The U.S. Marines will deploy to Guam a littoral regiment capable of a flexible and rapid response in a "few years" as part of efforts to deal with China's growing assertiveness, its commandant said Friday.

Gen. Eric Smith, the commandant of the Marine Corps, told a press conference in Washington that the Marine Littoral Regiment is "designed as a counter to PRC aggression," referring to the acronym for the People's Republic of China, to protect Japan, South Korea and the Philippines.

Smith said the regiment, due to be based on the U.S. island territory of Guam, "will have responsibility to rapidly deploy inside the first island chain into the Philippines in order to spread the battlespace out and to protect those strategic lines of communication that emanate from Japan, back to the Philippines, back to Hawaii."
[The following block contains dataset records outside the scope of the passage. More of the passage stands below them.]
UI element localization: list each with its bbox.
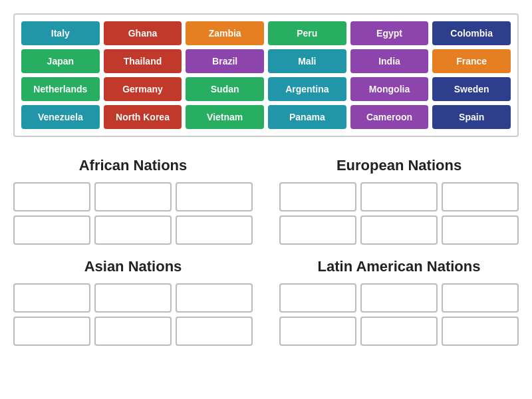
drop-cell[interactable] [13,182,90,211]
country-tile[interactable]: France [432,49,511,73]
country-tile[interactable]: Thailand [104,49,182,73]
drop-zone-group: Asian Nations [13,258,253,346]
country-tile[interactable]: Vietnam [186,105,264,129]
drop-cell[interactable] [279,182,356,211]
drop-cell[interactable] [279,317,356,346]
country-tile[interactable]: Netherlands [21,77,100,101]
drop-cell[interactable] [442,182,519,211]
country-tile[interactable]: Germany [104,77,182,101]
drop-cell[interactable] [94,317,172,346]
drop-cell[interactable] [442,283,519,313]
country-tile[interactable]: Colombia [432,21,511,45]
drop-cell[interactable] [94,215,172,245]
drop-zone-label: Latin American Nations [279,258,519,275]
country-tile[interactable]: Venezuela [21,105,100,129]
drop-zone-grid [13,283,253,346]
country-tile[interactable]: Mongolia [350,77,429,101]
drop-zone-group: African Nations [13,157,253,245]
country-tile[interactable]: Peru [268,21,346,45]
country-tile[interactable]: Ghana [104,21,182,45]
drop-cell[interactable] [176,215,253,245]
drop-cell[interactable] [13,283,90,313]
drop-cell[interactable] [94,182,172,211]
drop-zone-grid [13,182,253,245]
drop-cell[interactable] [360,182,438,211]
country-tile[interactable]: North Korea [104,105,182,129]
country-tile[interactable]: Brazil [186,49,264,73]
country-tile[interactable]: Argentina [268,77,346,101]
drop-cell[interactable] [176,182,253,211]
drop-zones-container: African NationsEuropean NationsAsian Nat… [13,157,519,346]
country-tile[interactable]: Cameroon [350,105,429,129]
drop-cell[interactable] [279,283,356,313]
drop-cell[interactable] [360,215,438,245]
drop-cell[interactable] [360,283,438,313]
drop-zone-group: European Nations [279,157,519,245]
source-grid: ItalyGhanaZambiaPeruEgyptColombiaJapanTh… [21,21,511,129]
drop-cell[interactable] [442,317,519,346]
country-tile[interactable]: Italy [21,21,100,45]
source-grid-container: ItalyGhanaZambiaPeruEgyptColombiaJapanTh… [13,13,519,137]
drop-cell[interactable] [13,215,90,245]
country-tile[interactable]: Sweden [432,77,511,101]
drop-cell[interactable] [279,215,356,245]
drop-zone-group: Latin American Nations [279,258,519,346]
drop-cell[interactable] [176,317,253,346]
drop-zone-label: Asian Nations [13,258,253,275]
drop-zone-label: European Nations [279,157,519,174]
drop-cell[interactable] [360,317,438,346]
country-tile[interactable]: Japan [21,49,100,73]
country-tile[interactable]: Panama [268,105,346,129]
drop-cell[interactable] [13,317,90,346]
country-tile[interactable]: Spain [432,105,511,129]
drop-zone-label: African Nations [13,157,253,174]
drop-cell[interactable] [176,283,253,313]
country-tile[interactable]: Zambia [186,21,264,45]
country-tile[interactable]: Sudan [186,77,264,101]
drop-zone-grid [279,283,519,346]
drop-cell[interactable] [442,215,519,245]
drop-cell[interactable] [94,283,172,313]
drop-zone-grid [279,182,519,245]
country-tile[interactable]: India [350,49,429,73]
country-tile[interactable]: Egypt [350,21,429,45]
country-tile[interactable]: Mali [268,49,346,73]
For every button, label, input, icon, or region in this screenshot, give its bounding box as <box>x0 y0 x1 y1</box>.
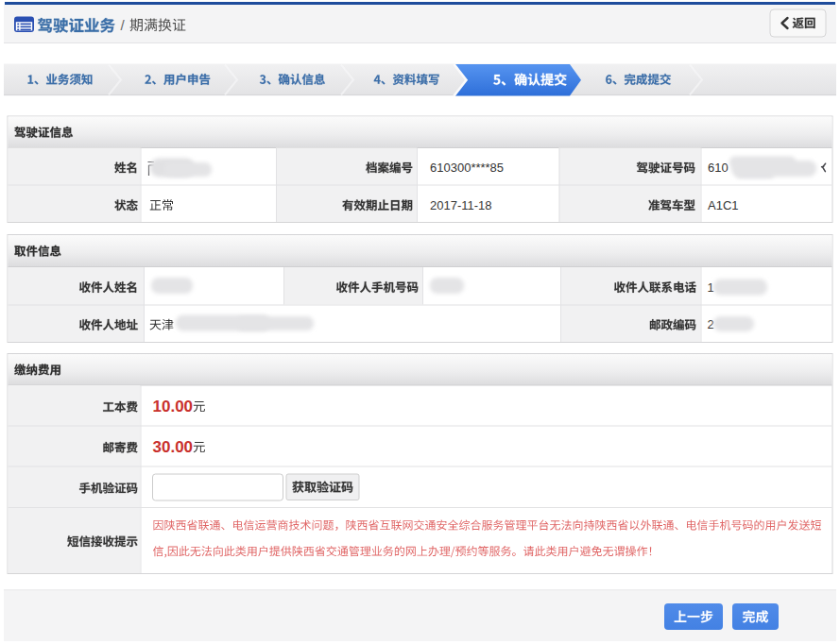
svg-text:610: 610 <box>708 161 729 175</box>
svg-text:2: 2 <box>708 317 714 331</box>
svg-text:A1C1: A1C1 <box>708 198 739 212</box>
svg-text:2017-11-18: 2017-11-18 <box>430 198 492 212</box>
svg-text:610300****85: 610300****85 <box>430 161 504 175</box>
svg-text:1: 1 <box>708 280 714 295</box>
svg-text:30.00: 30.00 <box>153 438 194 456</box>
svg-text:10.00: 10.00 <box>153 398 194 415</box>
Gen. Eric Smith (R), the commandant of the Marine Corps, speaks at a press conference along with Gen. Yasunori Morishita, chief of staff of Japan's Ground Self-Defense Force, in Washington on June 21, 2024. (Kyodo)

The island chain refers to an area off of China that includes southwestern Japanese islands, such as the Tokyo-controlled, Beijing-claimed Senkaku islets as well as Taiwan and the northwest Philippines.

The new regiment will be the third of its kind that is capable of long-range detection and engagement using mobile missile batteries, as well as deploying small groups of marines to remote islands.

The first unit was activated in March 2022 on Marine Corps Base Hawaii and the second one was set up in Okinawa in November last year.

He also confirmed that the relocation of U.S. Marines from Okinawa to Guam will begin in December of this year.

Gen. Yasunori Morishita, chief of staff of Japan's Ground Self-Defense Force, who attended the press conference following a meeting with Smith, said, "By strengthening cooperation between the GSDF and the Marine Corps, we will contribute to peace and stability in the Indo-Pacific."